▸ What is required
Below are some records; give them all again exactly, but not the pictures.
+++
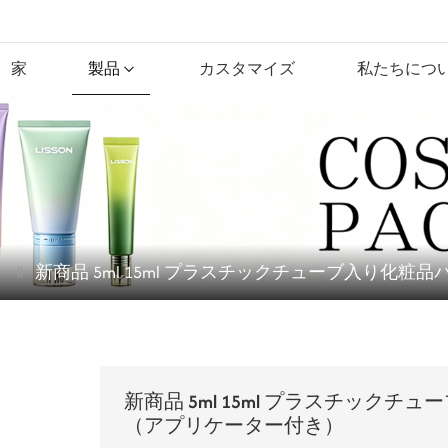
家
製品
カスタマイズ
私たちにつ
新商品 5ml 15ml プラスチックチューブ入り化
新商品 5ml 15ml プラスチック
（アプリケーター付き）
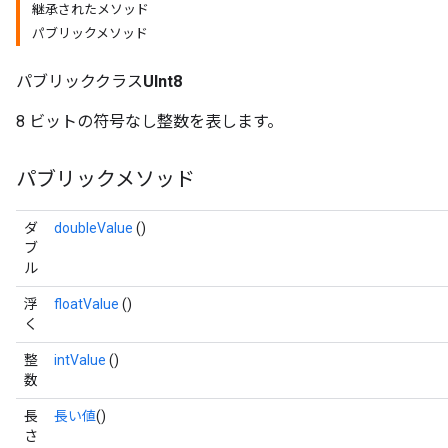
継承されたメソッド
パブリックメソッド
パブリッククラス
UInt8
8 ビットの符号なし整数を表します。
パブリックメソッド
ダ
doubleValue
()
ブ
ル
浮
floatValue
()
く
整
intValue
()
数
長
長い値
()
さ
+++
▸ Result
家
製品
カスタマイズ
私たちにつ
新商品 5ml 15ml プラスチックチューブ入り化
新商品 5ml 15ml プラスチック
（アプリケーター付き）
継承されたメソッド
パブリックメソッド
パブリッククラス
UInt8
8 ビットの符号なし整数を表します。
パブリックメソッド
ダ
doubleValue
()
ブ
ル
浮
floatValue
()
く
整
intValue
()
数
長
長い値
()
さ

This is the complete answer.